Kedudukan dan kewibawaan mereka di mata orangsrang Arab itu
akan jatuh. Oleh karena itu dengan maksud menjaga kewibawaan
dan kedudukan mereka, untuk tahun ini mereka tetap bertahan
pada pendirian dan sikap mereka itu. Baiklah ia juga
memikirkan seperti mereka. Dia dan mereka, dengan sikapnya
masing-masing. Begini ini pendiriannya dan begitu jalan
keluar dari pendirian dan sikap masing-masing itu. Sebab
kalau tidak, mau tidak mau tentu hanya jalan perang yang
dapat ditempuh. Tetapi sebenarnya dalam bulan-bulan suci
mereka tidak mau; dari satu segi mereka menghormati kesucian
agama, dan dari segi lain, bila bulan suci ini sekarang
tidak dihormati dan terjadi peperangan, maka untuk hari
depan orang-orang Arab itu sudah merasa tidak aman lagi
datang ke Mekah atau ke pasaran kota itu, sebab kuatir
bulan-bulan suci itu akan dilanggar lagi. Ini suatu
perkosaan terhadap perdagangan Mekah dan mata pencarian
penduduk kota itu.
Pembicaraan diteruskan.
Perundingan-perundingan antara kedua belah pihak sudah
dimulai lagi. Pihak Quraisy mengutus Suhail b. 'Amr dengan
pesan:
"Datangilah Muhammad dan adakan persetujuan dengan dia.

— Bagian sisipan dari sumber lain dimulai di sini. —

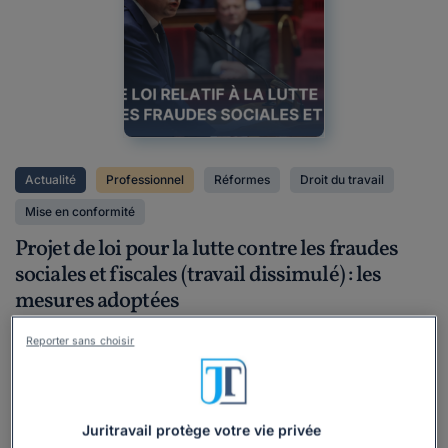
Actualité
Professionnel
Réformes
Droit du travail
Mise en conformité
Projet de loi pour la lutte contre les fraudes
sociales et fiscales (travail dissimulé) : les
mesures adoptées
Rédigé par Yasmine Assous, mis à jour le 13/05/2026
Reporter sans choisir
Le projet de loi pour lutter contre les fraudes sociales et
fiscales, notamment contre le travail dissimulé, a
désormais achevé son parcours parlementaire. Le texte a
Juritravail protège votre vie privée
été définitivement adopté par le Parlement le 11 mai 2026,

Dalam persetujuan itu untuk tahun ini ia harus pulang.
Jangan sampai ada kalangan Arab mengatakan, bahwa dia telah
berhasil memasuki tempat ini dengan kekerasan."
Sesampainya Suhail ke tempat Rasul, perundingan
perdamaian dan syarat-syaratnya secara panjang lebar segera
pula dibicarakan. Sekali-sekali pembicaraan itu hampir saja
terputus, yang kemudian dilanjutkan lagi, mengingat bahwa
kedua belah pihak sama-sama ingin mencapai hasil. Pihak
Muslimin di sekeliling Nabi juga turut mendengarkan
pembicaraan- itu.
Ada beberapa orang dari mereka ini yang sudah tidak sabar
lagi melihat Suhail yang begitu ketat dalam beberapa
masalah, sedang Nabi menerimanya dengan cukup memberikan
kelonggaran. Kalau tidak karena kepercayaan Muslimin yang
mutlak kepada Nabi, kalau tidak karena iman mereka yang
teguh kepadanya, niscaya hasil persetujuan itu tidak akan
mereka terima. Akan mereka hadapi dengan perang supaya dapat
masuk ke Mekah atau sebaliknya.
Sampai pada akhir perundingan itu Umar
bin'l-Khattab pergi menemui Abu Bakr dan terjadi percakapan
berikut ini:
Umar: "Abu Bakr, bukankah dia Rasulullah?"
Abu Bakr: "Ya, memang!"
Umar: "Bukankah kita ini Muslimin?"
Abu Bakr: "Ya, memang!"
Umar: "Kenapa kita mau direndahkan dalam soal agama
kita?"
Abu Bakr: "Umar, duduklah di tempatmu. Aku bersaksi,
bahwa dia Rasulullah."
Setelah itu Umar kembali menemui Muhammad. Diulangnya
pembicaraan itu kepada Muhammad dengan perasaan geram dan
kesal. Tetapi hal ini tidak mengubah kesabaran dan keteguhan
hati Nabi. Paling banyak yang dikatakannya pada akhir
pembicaraannya dengan Umar itu ialah:
"Saya hamba Allah dan RasulNya. Saya takkan melanggar
perintahNya, dan Dia tidak akan menyesatkan saya."